■ **Source data**:

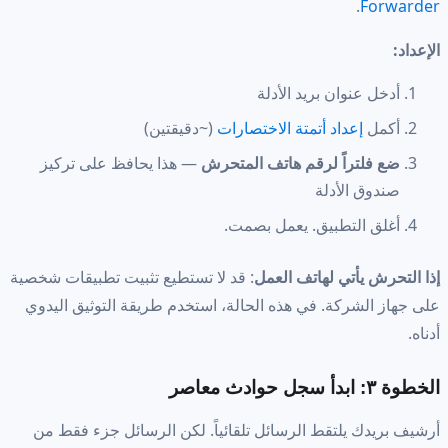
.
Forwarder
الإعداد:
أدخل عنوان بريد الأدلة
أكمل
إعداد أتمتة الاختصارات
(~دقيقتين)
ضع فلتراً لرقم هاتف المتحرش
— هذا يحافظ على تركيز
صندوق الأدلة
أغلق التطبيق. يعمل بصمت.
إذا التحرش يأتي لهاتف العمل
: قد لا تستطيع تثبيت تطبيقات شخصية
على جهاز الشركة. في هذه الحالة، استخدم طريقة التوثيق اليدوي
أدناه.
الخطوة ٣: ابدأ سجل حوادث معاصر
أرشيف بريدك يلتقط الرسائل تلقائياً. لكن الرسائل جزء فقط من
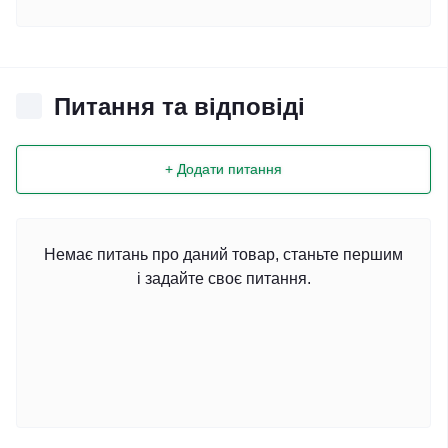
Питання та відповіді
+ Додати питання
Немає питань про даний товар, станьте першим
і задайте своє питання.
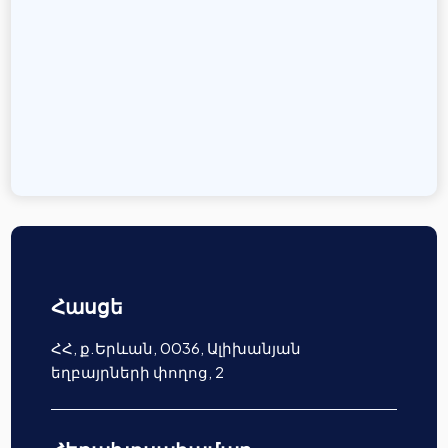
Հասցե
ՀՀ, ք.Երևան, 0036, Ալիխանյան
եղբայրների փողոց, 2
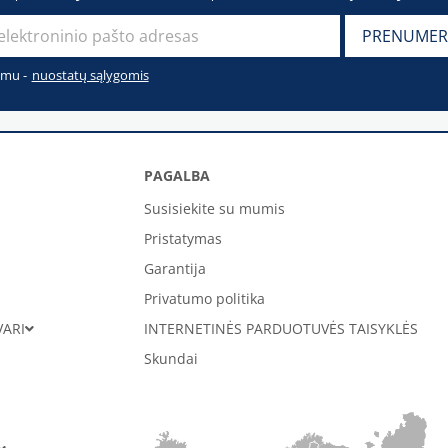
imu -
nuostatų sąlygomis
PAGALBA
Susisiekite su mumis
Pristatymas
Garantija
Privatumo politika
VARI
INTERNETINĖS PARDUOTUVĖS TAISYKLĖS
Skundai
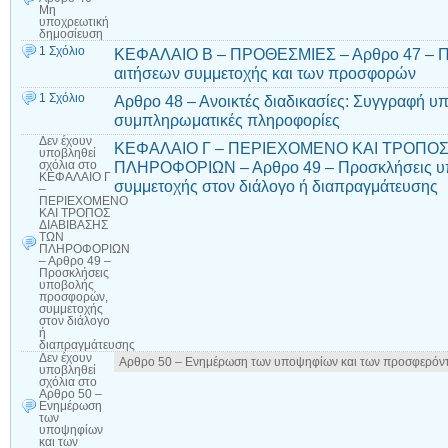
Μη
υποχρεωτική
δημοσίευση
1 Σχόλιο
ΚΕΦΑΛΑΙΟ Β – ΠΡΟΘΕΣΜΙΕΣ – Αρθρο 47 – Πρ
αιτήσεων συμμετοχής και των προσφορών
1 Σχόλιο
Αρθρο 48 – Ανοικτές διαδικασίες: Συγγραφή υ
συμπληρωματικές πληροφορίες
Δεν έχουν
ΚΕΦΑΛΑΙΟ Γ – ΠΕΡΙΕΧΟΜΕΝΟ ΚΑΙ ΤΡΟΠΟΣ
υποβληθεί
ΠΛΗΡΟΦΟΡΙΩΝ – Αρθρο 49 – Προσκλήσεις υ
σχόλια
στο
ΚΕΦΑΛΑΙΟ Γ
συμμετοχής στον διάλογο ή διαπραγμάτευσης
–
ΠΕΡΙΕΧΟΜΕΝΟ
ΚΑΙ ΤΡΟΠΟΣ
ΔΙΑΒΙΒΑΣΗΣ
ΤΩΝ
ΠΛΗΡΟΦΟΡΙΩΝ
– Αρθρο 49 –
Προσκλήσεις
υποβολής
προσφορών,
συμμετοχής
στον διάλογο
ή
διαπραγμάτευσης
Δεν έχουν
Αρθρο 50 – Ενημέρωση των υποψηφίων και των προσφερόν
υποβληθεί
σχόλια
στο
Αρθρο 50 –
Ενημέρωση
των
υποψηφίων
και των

■ **Problem details**:
Leave out the pictures and retype the rest of the entries exactly.

■ **Solution below**:
.
Forwarder
الإعداد:
أدخل عنوان بريد الأدلة
أكمل
إعداد أتمتة الاختصارات
(~دقيقتين)
ضع فلتراً لرقم هاتف المتحرش
— هذا يحافظ على تركيز
صندوق الأدلة
أغلق التطبيق. يعمل بصمت.
إذا التحرش يأتي لهاتف العمل
: قد لا تستطيع تثبيت تطبيقات شخصية
على جهاز الشركة. في هذه الحالة، استخدم طريقة التوثيق اليدوي
أدناه.
الخطوة ٣: ابدأ سجل حوادث معاصر
أرشيف بريدك يلتقط الرسائل تلقائياً. لكن الرسائل جزء فقط من
Питання та відповіді
+ Додати питання
Немає питань про даний товар, станьте першим
і задайте своє питання.
Հասցե
ՀՀ, ք.Երևան, 0036, Ալիխանյան
եղբայրների փողոց, 2
imu -
nuostatų sąlygomis
PAGALBA
Susisiekite su mumis
Pristatymas
Garantija
Privatumo politika
VARI
INTERNETINĖS PARDUOTUVĖS TAISYKLĖS
Skundai
Μη
υποχρεωτική
δημοσίευση
1 Σχόλιο
ΚΕΦΑΛΑΙΟ Β – ΠΡΟΘΕΣΜΙΕΣ – Αρθρο 47 – Πρ
αιτήσεων συμμετοχής και των προσφορών
1 Σχόλιο
Αρθρο 48 – Ανοικτές διαδικασίες: Συγγραφή υ
συμπληρωματικές πληροφορίες
Δεν έχουν
ΚΕΦΑΛΑΙΟ Γ – ΠΕΡΙΕΧΟΜΕΝΟ ΚΑΙ ΤΡΟΠΟΣ
υποβληθεί
ΠΛΗΡΟΦΟΡΙΩΝ – Αρθρο 49 – Προσκλήσεις υ
σχόλια
στο
ΚΕΦΑΛΑΙΟ Γ
συμμετοχής στον διάλογο ή διαπραγμάτευσης
–
ΠΕΡΙΕΧΟΜΕΝΟ
ΚΑΙ ΤΡΟΠΟΣ
ΔΙΑΒΙΒΑΣΗΣ
ΤΩΝ
ΠΛΗΡΟΦΟΡΙΩΝ
– Αρθρο 49 –
Προσκλήσεις
υποβολής
προσφορών,
συμμετοχής
στον διάλογο
ή
διαπραγμάτευσης
Δεν έχουν
Αρθρο 50 – Ενημέρωση των υποψηφίων και των προσφερόν
υποβληθεί
σχόλια
στο
Αρθρο 50 –
Ενημέρωση
των
υποψηφίων
και των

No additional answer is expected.